"Good evening Mr. Mansell", bekam Sebastian Vettel nach seiner 14. Pole Position in dieser Saison beim Qualifying in Abu Dhabi aus dem Boxenfunk zu hören. Was folgte, war der übliche Aufschrei des Weltmeisters in Richtung Team. Dabei geht es beim 18. Rennen der Saison eigentlich nur noch um die Kür, die Pflicht - bestehend aus Fahrer- und Teamtitel - ist absolviert. Doch Vettel bleibt heiß. "Das war der Moment, wo alles rauskommt und alles von einem abfällt", erklärte Vettel grinsend seinen Brunftschrei. "In Q2 dachte ich schon 'Nicht, dass das wieder so wie in Korea wird'…"
Wurde es nicht, denn die McLarens verwies der 24-Jährige diesmal wieder auf die Plätze. Dabei hatte es lange Zeit nach der zweiten chromfarbenen Pole in diesem Jahr ausgesehen, doch Vettel düpierte die Konkurrenz wieder einmal in letzter Sekunde. "Gestern waren wir nicht am Maximum", erinnerte sich Vettel an seine Probleme während der Trainings. "Aber heute hat uns alles in die Karten gespielt. Wenn sich das Auto morgen so anfühlt wie im Qualifying, dann haben wir gute Chancen."

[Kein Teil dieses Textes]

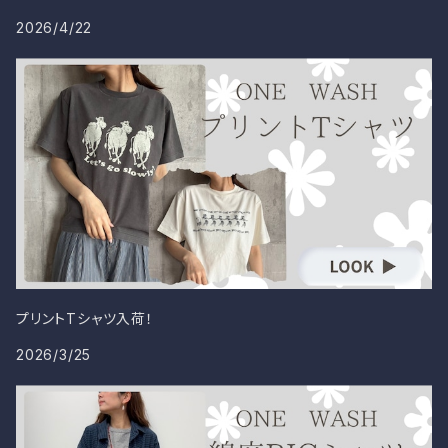
2026/4/22
プリントTシャツ入荷！
2026/3/25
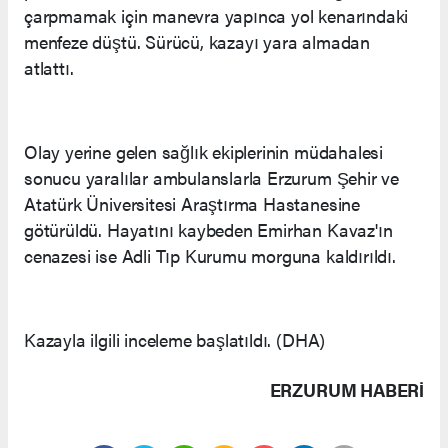
çarpmamak için manevra yapınca yol kenarındaki
menfeze düştü. Sürücü, kazayı yara almadan
atlattı.
Olay yerine gelen sağlık ekiplerinin müdahalesi
sonucu yaralılar ambulanslarla Erzurum Şehir ve
Atatürk Üniversitesi Araştırma Hastanesine
götürüldü. Hayatını kaybeden Emirhan Kavaz'ın
cenazesi ise Adli Tıp Kurumu morguna kaldırıldı.
Kazayla ilgili inceleme başlatıldı. (DHA)
ERZURUM HABERİ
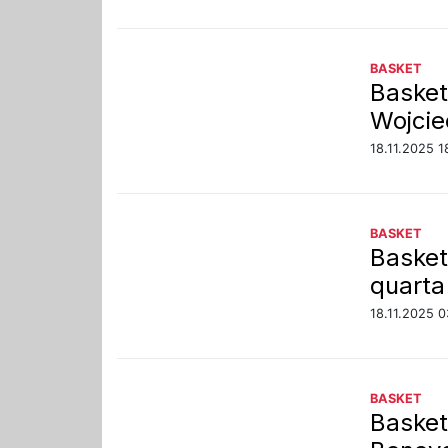
BASKET
Basket
Wojcie
18.11.2025 1
BASKET
Basket
quarta
18.11.2025 0
BASKET
Basket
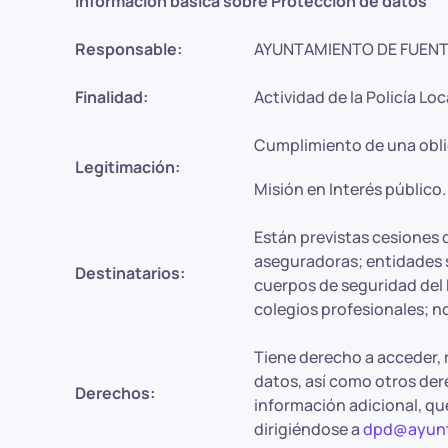
Información básica sobre Protección de datos
Responsable:
AYUNTAMIENTO DE FUENT
Finalidad:
Actividad de la Policía Loc
Cumplimiento de una obli
Legitimación:
Misión en Interés público.
Están previstas cesiones 
aseguradoras; entidades s
Destinatarios:
cuerpos de seguridad del 
colegios profesionales; n
Tiene derecho a acceder, r
datos, así como otros der
Derechos:
información adicional, qu
dirigiéndose a
dpd@ayunt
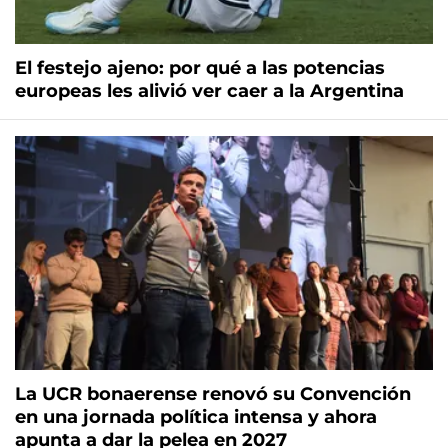
El festejo ajeno: por qué a las potencias
europeas les alivió ver caer a la Argentina
La UCR bonaerense renovó su Convención
en una jornada política intensa y ahora
apunta a dar la pelea en 2027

Vettel wusste, an welchen Bereichen er noch arbeiten muss, um seinen zwölften Sieg in diesem Jahr einfahren zu können - es wäre gleichzeitig der Hattrick für ihn in Abu Dhabi. "Der zweite Sektor war unsere Schwachstelle", erklärte der Titelverteidiger. "Auf der Geraden sind wir nicht so stark wie McLaren." Im Training hatte er sich dort nicht ganz wohl gefühlt, gerade die Spitzkehre um Turn 5 bis 7 bereitete Kopfzerbrechen. "Da kann man viel Zeit gewinnen, aber auch liegen lassen", so Vettel. Doch in diesem Bereich habe Red Bull über Nacht bereits eine Verbesserung erzielt. "Ich konnte dort heute früher ans Gas gehen, dann gewinnt man die ganze Gerade herunter."

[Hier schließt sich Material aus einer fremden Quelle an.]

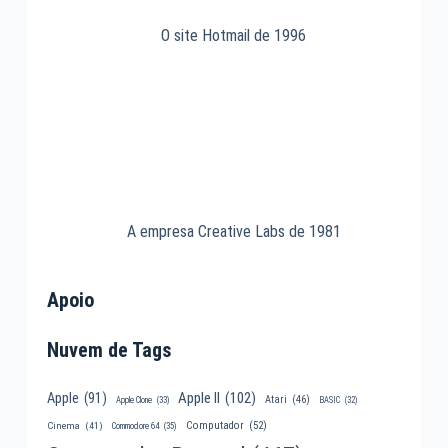
O site Hotmail de 1996
A empresa Creative Labs de 1981
Apoio
Nuvem de Tags
Apple II
(102)
Apple
(91)
Atari
(46)
Apple Clone
(33)
BASIC
(32)
Computador
(52)
Cinema
(41)
Commodore 64
(35)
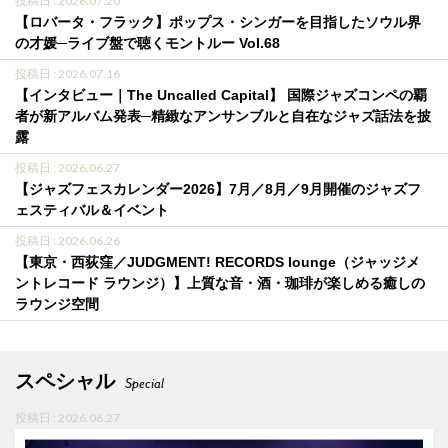
投稿日 : 2026.07.20
【ロバータ・フラック】ポップス・シンガーを目指したソウル界
の才媛─ライブ盤で聴くモントルー Vol.68
投稿日 : 2026.07.16
【インタビュー｜The Uncalled Capital】 国際ジャズコンペの覇
者が新アルバム発表─精緻なアンサンブルと自在なジャズ話法を披
露
投稿日 : 2026.06.27
【ジャズフェスカレンダー2026】7月／8月／9月開催のジャズフ
ェスティバル＆イベント
投稿日 : 2026.06.26
【東京・西荻窪／JUDGMENT! RECORDS lounge（ジャッジメ
ントレコード ラウンジ）】上質な音・酒・珈琲が楽しめる癒しの
ラウンジ空間
スペシャル
Special
投稿日 : 2026.06.27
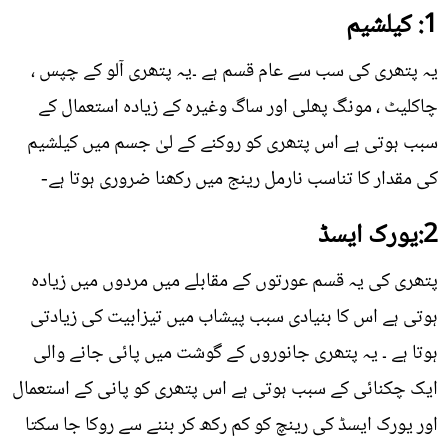
1: کیلشیم
یہ پتھری کی سب سے عام قسم ہے ۔یہ پتھری آلو کے چپس ،
چاکلیٹ ، مونگ پھلی اور ساگ وغیرہ کے زیادہ استعمال کے
سبب ہوتی ہے اس پتھری کو روکنے کے لیٰ جسم میں کیلشیم
کی مقدار کا تناسب نارمل رینج میں رکھنا ضروری ہوتا ہے-
2:یورک ایسڈ
پتھری کی یہ قسم عورتوں کے مقابلے میں مردوں میں زیادہ
ہوتی ہے اس کا بنیادی سبب پیشاب میں تیزابیت کی زیادتی
ہوتا ہے ۔ یہ پتھری جانوروں کے گوشت میں پائی جانے والی
ایک چکنائی کے سبب ہوتی ہے اس پتھری کو پانی کے استعمال
اور یورک ایسڈ کی رینچ کو کم رکھ کر بننے سے روکا جا سکتا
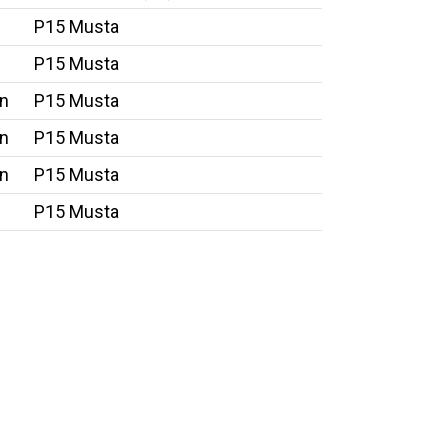
P15 Musta
P15 Musta
n
P15 Musta
n
P15 Musta
n
P15 Musta
P15 Musta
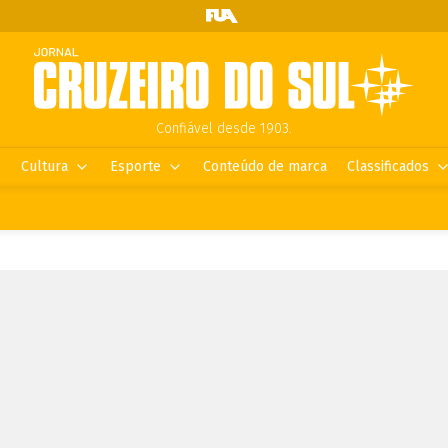
Confiável desde 1903.
Cultura
Esporte
Conteúdo de marca
Classificados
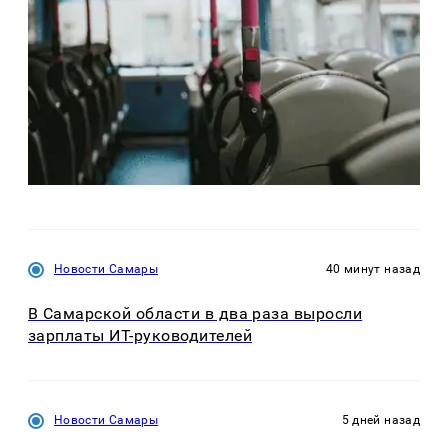
Новости Самары
40 минут назад
В Самарской области в два раза выросли
зарплаты ИТ-руководителей
Новости Самары
5 дней назад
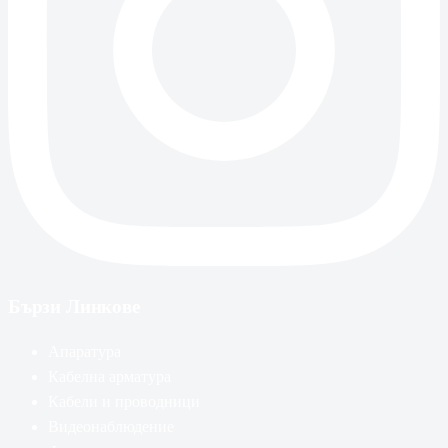
Бързи Линкове
Апаратура
Кабелна арматура
Кабели и проводници
Видеонаблюдение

Die Fahrer werden auf dem Yas Marina Circuit nicht nur mit besonderen Licht- sondern auch Temperatur-Unterschieden herausgefordert. Im Verlaufe des Tages sinken die Temperaturen von 30 auf bis zu 19 Grad herunter, nachdem sich die Sonne vom Himmel verabschiedet hat. "Man wünscht sich, dass man das Auto die ganze Zeit verstellen kann", sagte Vettel zu dieser Problematik. "Das geht aber leider nicht, also muss man mit den Mitteln kämpfen, die einem zur Verfügung stehen."

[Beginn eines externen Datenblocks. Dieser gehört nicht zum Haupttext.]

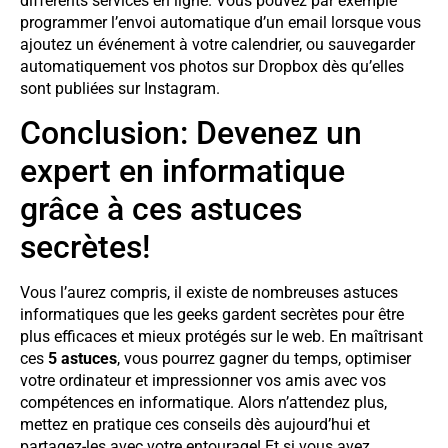
différents services en ligne. Vous pouvez par exemple
programmer l’envoi automatique d’un email lorsque vous
ajoutez un événement à votre calendrier, ou sauvegarder
automatiquement vos photos sur Dropbox dès qu’elles
sont publiées sur Instagram.
Conclusion: Devenez un
expert en informatique
grâce à ces astuces
secrètes!
Vous l’aurez compris, il existe de nombreuses astuces
informatiques que les geeks gardent secrètes pour être
plus efficaces et mieux protégés sur le web. En maîtrisant
ces
5 astuces
, vous pourrez gagner du temps, optimiser
votre ordinateur et impressionner vos amis avec vos
compétences en informatique. Alors n’attendez plus,
mettez en pratique ces conseils dès aujourd’hui et
partagez-les avec votre entourage! Et si vous avez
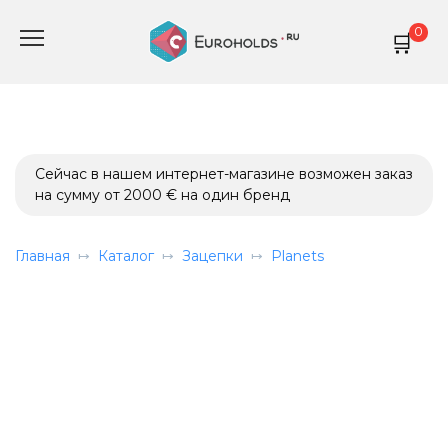
Перейти
0
к
содержанию
Сейчас в нашем интернет-магазине возможен заказ
на сумму от 2000 € на один бренд
Главная
Каталог
Зацепки
Planets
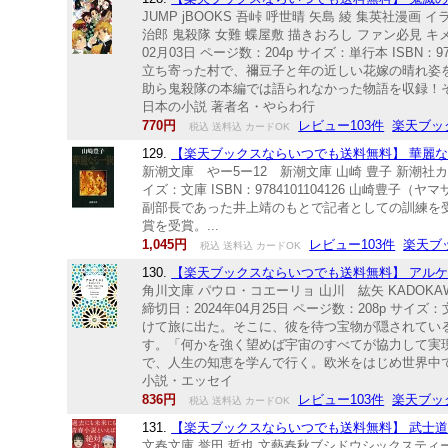
JUMP jBOOKS 吾峠 呼世晴 矢島 綾 集英社漫
治郎 鬼殺隊 女難 蝶屋敷 描きおろし ファン必見 キメ
02月03日 ページ数：204p サイズ：単行本 ISB
立ち寄った村で、禰豆子と年の近しい花嫁の晴れ姿
助ら鬼殺隊の本編では語られなかった物語を収録！そ
日本の小説 著者名・やらわ行
770円
レビュー103件
楽天ブッ
税込 送料込 カードOK
129.
【楽天ブックスならいつでも送料無料】 華麗なる一族
新潮文庫 やー5ー12 新潮文庫 山崎 豊子 新潮社カレ
イズ：文庫 ISBN：9784101104126 山崎
副部長であった井上靖のもとで記者としての訓練を受
賞を受賞。...
1,045円
レビュー103件
楽天ブ
税込 送料込 カードOK
130.
【楽天ブックスならいつでも送料無料】 アルケミ
角川文庫 パウロ・コエーリョ 山川 紘矢 KADOK
締切日：2024年04月25日 ページ数：208p サイ
けて旅に出た。そこに、彼を待つ宝物が隠されてい
す。「何かを強く望めば宇宙のすべてが協力して実
で、人生の知恵を学んで行く。欧米をはじめ世界中でベ
小説・エッセイ
836円
レビュー103件
楽天ブッ
税込 送料込 カードOK
131.
【楽天ブックスならいつでも送料無料】 武士道シッ
文春文庫 誉田 哲也 文藝春秋ブシドウシックスティーン 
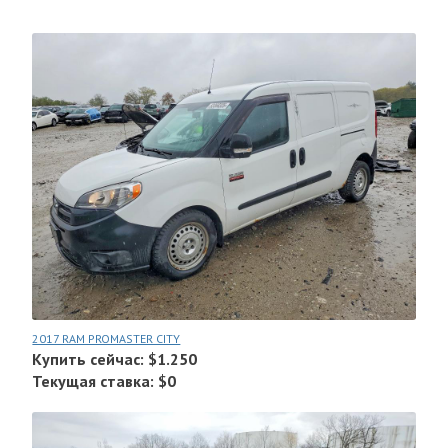
2017 RAM PROMASTER CITY
Купить сейчас: $1.250
Текущая ставка: $0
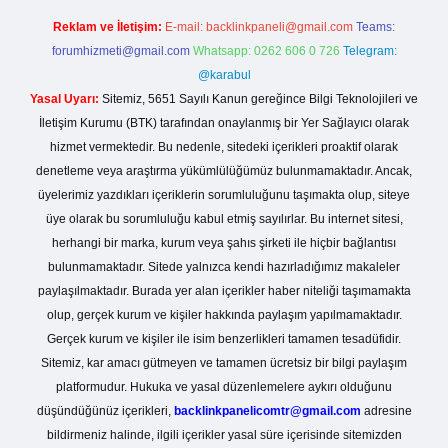
Reklam ve İletişim:
E-mail:
backlinkpaneli@gmail.com
Teams:
forumhizmeti@gmail.com
Whatsapp: 0262 606 0 726
Telegram:
@karabul
Yasal Uyarı:
Sitemiz, 5651 Sayılı Kanun gereğince Bilgi Teknolojileri ve
İletişim Kurumu (BTK) tarafından onaylanmış bir Yer Sağlayıcı olarak
hizmet vermektedir. Bu nedenle, sitedeki içerikleri proaktif olarak
denetleme veya araştırma yükümlülüğümüz bulunmamaktadır. Ancak,
üyelerimiz yazdıkları içeriklerin sorumluluğunu taşımakta olup, siteye
üye olarak bu sorumluluğu kabul etmiş sayılırlar. Bu internet sitesi,
herhangi bir marka, kurum veya şahıs şirketi ile hiçbir bağlantısı
bulunmamaktadır. Sitede yalnızca kendi hazırladığımız makaleler
paylaşılmaktadır. Burada yer alan içerikler haber niteliği taşımamakta
olup, gerçek kurum ve kişiler hakkında paylaşım yapılmamaktadır.
Gerçek kurum ve kişiler ile isim benzerlikleri tamamen tesadüfidir.
Sitemiz, kar amacı gütmeyen ve tamamen ücretsiz bir bilgi paylaşım
platformudur. Hukuka ve yasal düzenlemelere aykırı olduğunu
düşündüğünüz içerikleri,
backlinkpanelicomtr@gmail.com
adresine
bildirmeniz halinde, ilgili içerikler yasal süre içerisinde sitemizden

Neben den abfallenden Temperaturen sorgt die untergehende Sonne auch für Schwierigkeiten in Sachen Sicht. Ein Phänomen, dass jedem Autofahrer bestens bekannt ist - die Sonne blendet stark. Während der Ottonormal-Fahrer allerdings die Sonnenbrille aufsetzt, müssen die F1-Piloten mit den Visieren herumtricksen. "Und man muss die Augen zusammen petzen", so Vettel. "Zum Glück gibt es nicht so viele Kurven, wo man gestört wird. Die Sonne geht relativ schnell unter." An zwei, drei Stellen des Kurses sei es jedoch nicht ganz einfach, wenn die Sonne sehr tief stehe. "Da sieht man eigentlich nichts", erklärte der Pole-Setter. "Man wird geblendet und dann ist es mehr oder weniger Gefühlssache."